_Description of the task_. Nothing outside the range below should be printed. Output exactly the lines from the line with "BRANDS WE SERVICE" to the line with "commercial transport over public", both included.
★ ★ ★ ★ ★ ★ ★
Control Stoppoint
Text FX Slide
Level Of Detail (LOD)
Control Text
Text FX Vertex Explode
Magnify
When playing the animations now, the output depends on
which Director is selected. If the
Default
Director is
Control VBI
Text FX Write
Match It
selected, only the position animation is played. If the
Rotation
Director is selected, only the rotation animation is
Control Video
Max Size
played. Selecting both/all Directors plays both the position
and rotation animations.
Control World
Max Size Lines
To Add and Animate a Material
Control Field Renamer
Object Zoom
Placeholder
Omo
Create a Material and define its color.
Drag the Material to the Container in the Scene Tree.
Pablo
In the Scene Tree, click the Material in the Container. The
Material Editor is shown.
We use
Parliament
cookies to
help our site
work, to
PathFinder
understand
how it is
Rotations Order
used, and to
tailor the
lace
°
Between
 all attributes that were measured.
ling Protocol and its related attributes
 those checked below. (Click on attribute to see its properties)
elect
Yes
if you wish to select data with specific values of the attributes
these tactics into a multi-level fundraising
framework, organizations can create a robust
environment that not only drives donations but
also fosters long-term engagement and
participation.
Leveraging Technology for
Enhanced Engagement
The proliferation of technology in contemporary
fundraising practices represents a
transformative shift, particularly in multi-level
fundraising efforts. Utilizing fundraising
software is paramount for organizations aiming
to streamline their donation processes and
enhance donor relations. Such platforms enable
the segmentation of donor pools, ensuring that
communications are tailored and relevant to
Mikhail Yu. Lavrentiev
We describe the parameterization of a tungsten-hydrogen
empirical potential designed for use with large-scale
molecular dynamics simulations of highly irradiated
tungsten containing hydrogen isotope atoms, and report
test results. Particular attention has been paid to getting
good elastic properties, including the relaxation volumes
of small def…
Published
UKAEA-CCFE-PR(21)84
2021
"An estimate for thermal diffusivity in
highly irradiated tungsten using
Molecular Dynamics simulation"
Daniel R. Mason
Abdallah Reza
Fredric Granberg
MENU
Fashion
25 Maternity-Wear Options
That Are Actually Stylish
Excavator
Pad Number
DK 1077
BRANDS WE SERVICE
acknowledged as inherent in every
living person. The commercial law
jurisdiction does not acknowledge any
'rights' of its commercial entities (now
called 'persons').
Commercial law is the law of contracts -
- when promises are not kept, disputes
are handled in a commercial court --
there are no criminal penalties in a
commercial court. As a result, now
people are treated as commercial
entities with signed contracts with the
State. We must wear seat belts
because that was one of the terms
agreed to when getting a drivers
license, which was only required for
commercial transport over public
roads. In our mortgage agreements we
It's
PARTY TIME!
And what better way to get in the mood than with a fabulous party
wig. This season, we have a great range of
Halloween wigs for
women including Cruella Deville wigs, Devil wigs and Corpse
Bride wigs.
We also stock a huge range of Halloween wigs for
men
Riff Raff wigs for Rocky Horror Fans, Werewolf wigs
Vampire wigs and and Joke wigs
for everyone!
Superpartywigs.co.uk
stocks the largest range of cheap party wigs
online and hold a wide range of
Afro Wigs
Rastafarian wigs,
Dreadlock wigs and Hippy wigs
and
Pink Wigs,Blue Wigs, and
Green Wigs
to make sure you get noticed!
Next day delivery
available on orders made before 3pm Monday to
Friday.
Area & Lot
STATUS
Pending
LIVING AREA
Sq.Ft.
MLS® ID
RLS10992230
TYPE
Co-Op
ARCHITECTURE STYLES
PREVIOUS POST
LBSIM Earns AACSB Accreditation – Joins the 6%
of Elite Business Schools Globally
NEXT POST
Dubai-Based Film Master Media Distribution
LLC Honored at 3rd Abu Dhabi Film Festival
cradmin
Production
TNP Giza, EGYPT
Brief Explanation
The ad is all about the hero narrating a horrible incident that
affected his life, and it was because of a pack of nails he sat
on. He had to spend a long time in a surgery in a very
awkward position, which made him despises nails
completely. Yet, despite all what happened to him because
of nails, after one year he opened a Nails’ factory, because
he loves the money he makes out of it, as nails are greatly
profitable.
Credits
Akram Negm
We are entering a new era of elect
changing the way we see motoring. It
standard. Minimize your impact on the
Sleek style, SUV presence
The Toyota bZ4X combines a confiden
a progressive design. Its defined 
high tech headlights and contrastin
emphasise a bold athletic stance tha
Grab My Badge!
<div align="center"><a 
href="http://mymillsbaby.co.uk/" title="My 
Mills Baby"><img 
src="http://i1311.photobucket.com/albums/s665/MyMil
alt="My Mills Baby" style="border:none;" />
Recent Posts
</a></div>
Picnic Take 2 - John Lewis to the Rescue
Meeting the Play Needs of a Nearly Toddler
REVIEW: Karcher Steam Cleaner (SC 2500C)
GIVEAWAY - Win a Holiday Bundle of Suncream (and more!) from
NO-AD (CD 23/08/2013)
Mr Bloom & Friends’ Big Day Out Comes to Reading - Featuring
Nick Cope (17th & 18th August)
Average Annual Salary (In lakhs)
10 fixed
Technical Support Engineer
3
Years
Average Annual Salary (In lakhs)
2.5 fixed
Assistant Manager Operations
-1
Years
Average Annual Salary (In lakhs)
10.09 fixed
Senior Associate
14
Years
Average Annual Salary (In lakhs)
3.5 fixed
★ ★ ★ ★ ★ ★ ★
_Completed task_.
BRANDS WE SERVICE
acknowledged as inherent in every
living person. The commercial law
jurisdiction does not acknowledge any
'rights' of its commercial entities (now
called 'persons').
Commercial law is the law of contracts -
- when promises are not kept, disputes
are handled in a commercial court --
there are no criminal penalties in a
commercial court. As a result, now
people are treated as commercial
entities with signed contracts with the
State. We must wear seat belts
because that was one of the terms
agreed to when getting a drivers
license, which was only required for
commercial transport over public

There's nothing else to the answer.